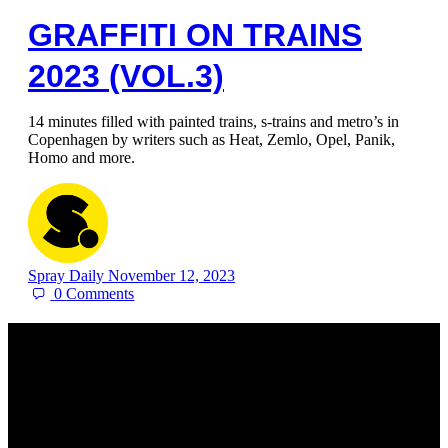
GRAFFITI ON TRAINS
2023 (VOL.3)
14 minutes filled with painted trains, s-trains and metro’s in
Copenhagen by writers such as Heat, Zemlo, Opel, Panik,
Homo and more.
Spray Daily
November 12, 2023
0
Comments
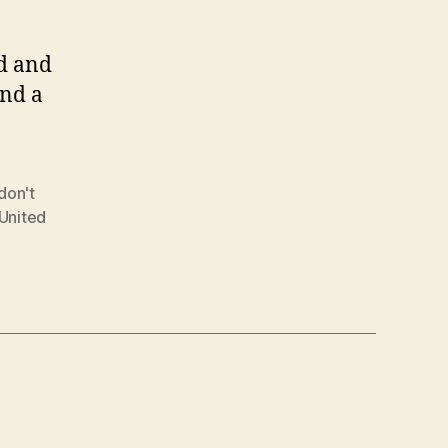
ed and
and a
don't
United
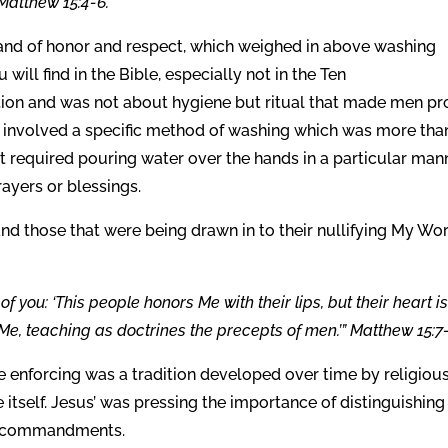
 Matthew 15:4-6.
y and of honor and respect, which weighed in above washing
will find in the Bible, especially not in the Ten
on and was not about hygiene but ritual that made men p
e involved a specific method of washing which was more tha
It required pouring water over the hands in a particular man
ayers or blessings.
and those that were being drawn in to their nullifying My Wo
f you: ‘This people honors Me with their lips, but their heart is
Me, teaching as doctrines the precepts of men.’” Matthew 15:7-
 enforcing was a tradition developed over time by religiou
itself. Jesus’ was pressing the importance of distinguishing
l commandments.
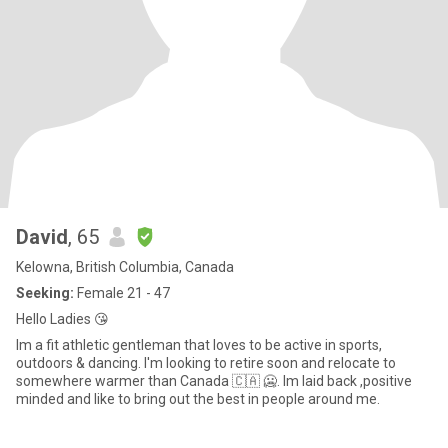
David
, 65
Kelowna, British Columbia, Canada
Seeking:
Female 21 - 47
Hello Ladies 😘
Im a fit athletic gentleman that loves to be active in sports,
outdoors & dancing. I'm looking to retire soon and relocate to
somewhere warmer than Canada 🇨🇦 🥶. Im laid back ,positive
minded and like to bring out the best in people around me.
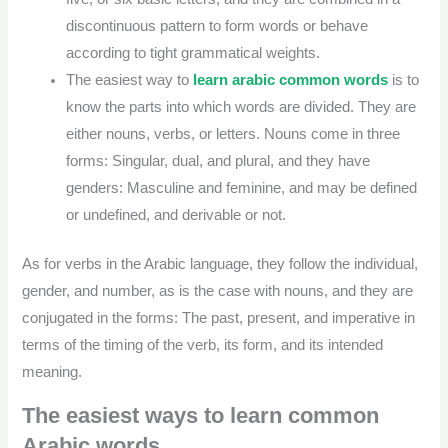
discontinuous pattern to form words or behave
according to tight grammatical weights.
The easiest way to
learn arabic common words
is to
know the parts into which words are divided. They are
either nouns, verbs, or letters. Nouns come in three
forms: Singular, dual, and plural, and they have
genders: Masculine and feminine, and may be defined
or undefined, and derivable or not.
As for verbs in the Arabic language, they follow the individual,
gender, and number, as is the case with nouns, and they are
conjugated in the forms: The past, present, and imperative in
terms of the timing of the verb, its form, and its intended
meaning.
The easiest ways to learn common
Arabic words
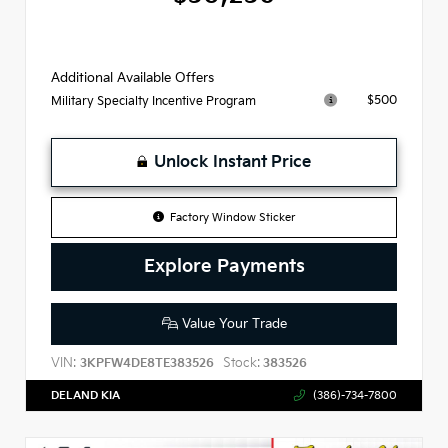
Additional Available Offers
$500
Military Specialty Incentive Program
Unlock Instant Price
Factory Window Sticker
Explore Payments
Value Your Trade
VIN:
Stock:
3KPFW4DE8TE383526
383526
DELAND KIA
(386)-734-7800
* * *
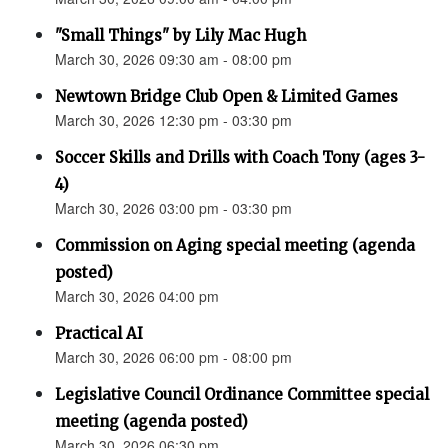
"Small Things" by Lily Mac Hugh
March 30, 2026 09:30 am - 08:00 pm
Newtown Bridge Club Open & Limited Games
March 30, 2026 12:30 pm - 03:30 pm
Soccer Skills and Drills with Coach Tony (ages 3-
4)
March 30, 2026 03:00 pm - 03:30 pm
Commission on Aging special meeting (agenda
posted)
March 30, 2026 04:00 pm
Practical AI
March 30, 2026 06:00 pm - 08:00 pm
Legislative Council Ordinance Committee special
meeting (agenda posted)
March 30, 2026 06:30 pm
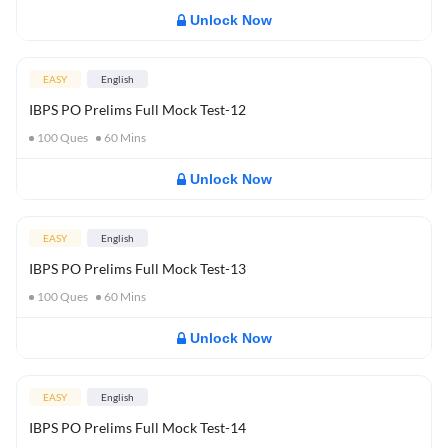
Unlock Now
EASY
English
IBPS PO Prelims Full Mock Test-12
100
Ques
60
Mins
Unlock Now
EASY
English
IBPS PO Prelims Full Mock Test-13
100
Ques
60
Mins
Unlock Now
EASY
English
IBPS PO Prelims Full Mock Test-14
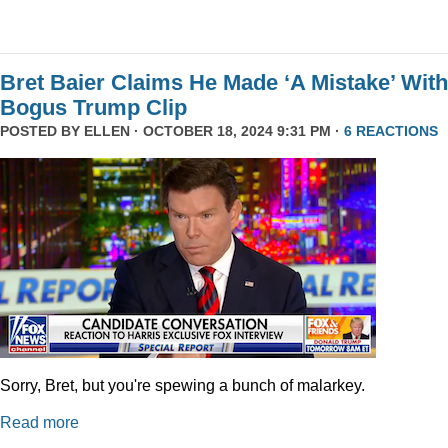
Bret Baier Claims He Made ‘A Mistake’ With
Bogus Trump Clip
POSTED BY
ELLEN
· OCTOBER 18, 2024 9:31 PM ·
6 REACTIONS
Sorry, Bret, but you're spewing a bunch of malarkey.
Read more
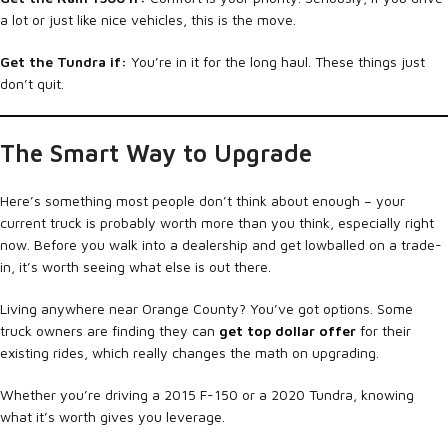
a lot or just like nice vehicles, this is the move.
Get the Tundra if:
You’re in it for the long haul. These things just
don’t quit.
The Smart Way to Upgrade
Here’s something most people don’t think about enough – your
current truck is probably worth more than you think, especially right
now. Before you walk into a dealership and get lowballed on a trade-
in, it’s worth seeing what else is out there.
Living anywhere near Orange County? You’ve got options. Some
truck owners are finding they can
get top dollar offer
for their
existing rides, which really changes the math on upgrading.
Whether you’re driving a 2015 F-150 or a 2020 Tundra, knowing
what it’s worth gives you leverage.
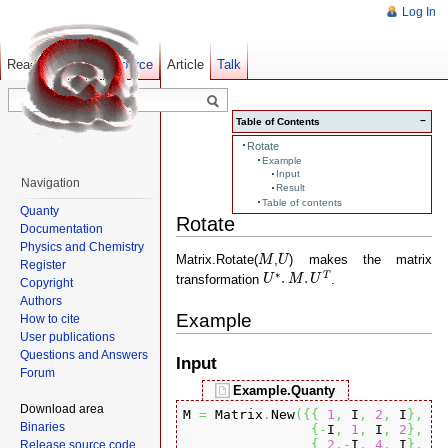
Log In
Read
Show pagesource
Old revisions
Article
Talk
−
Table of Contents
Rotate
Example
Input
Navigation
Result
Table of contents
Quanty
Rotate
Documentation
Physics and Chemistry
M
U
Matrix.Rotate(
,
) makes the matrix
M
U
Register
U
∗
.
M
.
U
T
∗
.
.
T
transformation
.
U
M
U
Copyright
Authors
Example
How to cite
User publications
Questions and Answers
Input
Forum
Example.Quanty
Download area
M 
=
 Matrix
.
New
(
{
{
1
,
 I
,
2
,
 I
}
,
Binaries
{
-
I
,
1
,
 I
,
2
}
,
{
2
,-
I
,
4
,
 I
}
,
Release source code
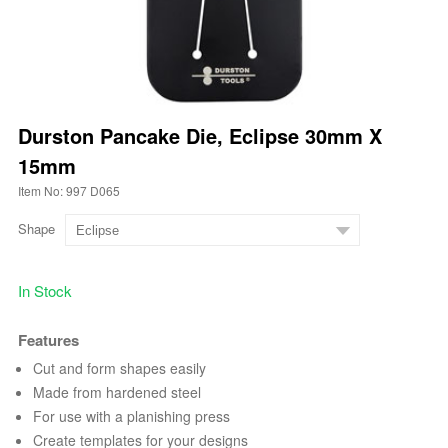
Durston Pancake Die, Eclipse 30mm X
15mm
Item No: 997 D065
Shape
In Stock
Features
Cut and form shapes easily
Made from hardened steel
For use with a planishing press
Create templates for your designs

* Problem description
Please set down, exactly and with no pictures, the lines in the entries above starting at the one holding "November 12, 2023" and ending at the one holding "As for verbs", ends included.

* Task answer
November 12, 2023
0
Comments
ed and
and a
don't
United
 Matthew 15:4-6.
y and of honor and respect, which weighed in above washing
will find in the Bible, especially not in the Ten
on and was not about hygiene but ritual that made men p
e involved a specific method of washing which was more tha
It required pouring water over the hands in a particular man
ayers or blessings.
and those that were being drawn in to their nullifying My Wo
f you: ‘This people honors Me with their lips, but their heart is
Me, teaching as doctrines the precepts of men.’” Matthew 15:7-
 enforcing was a tradition developed over time by religiou
itself. Jesus’ was pressing the importance of distinguishing
l commandments.
David
, 65
Kelowna, British Columbia, Canada
Seeking:
Female 21 - 47
Hello Ladies 😘
Im a fit athletic gentleman that loves to be active in sports,
outdoors & dancing. I'm looking to retire soon and relocate to
somewhere warmer than Canada 🇨🇦 🥶. Im laid back ,positive
minded and like to bring out the best in people around me.
discontinuous pattern to form words or behave
according to tight grammatical weights.
The easiest way to
learn arabic common words
is to
know the parts into which words are divided. They are
either nouns, verbs, or letters. Nouns come in three
forms: Singular, dual, and plural, and they have
genders: Masculine and feminine, and may be defined
or undefined, and derivable or not.
As for verbs in the Arabic language, they follow the individual,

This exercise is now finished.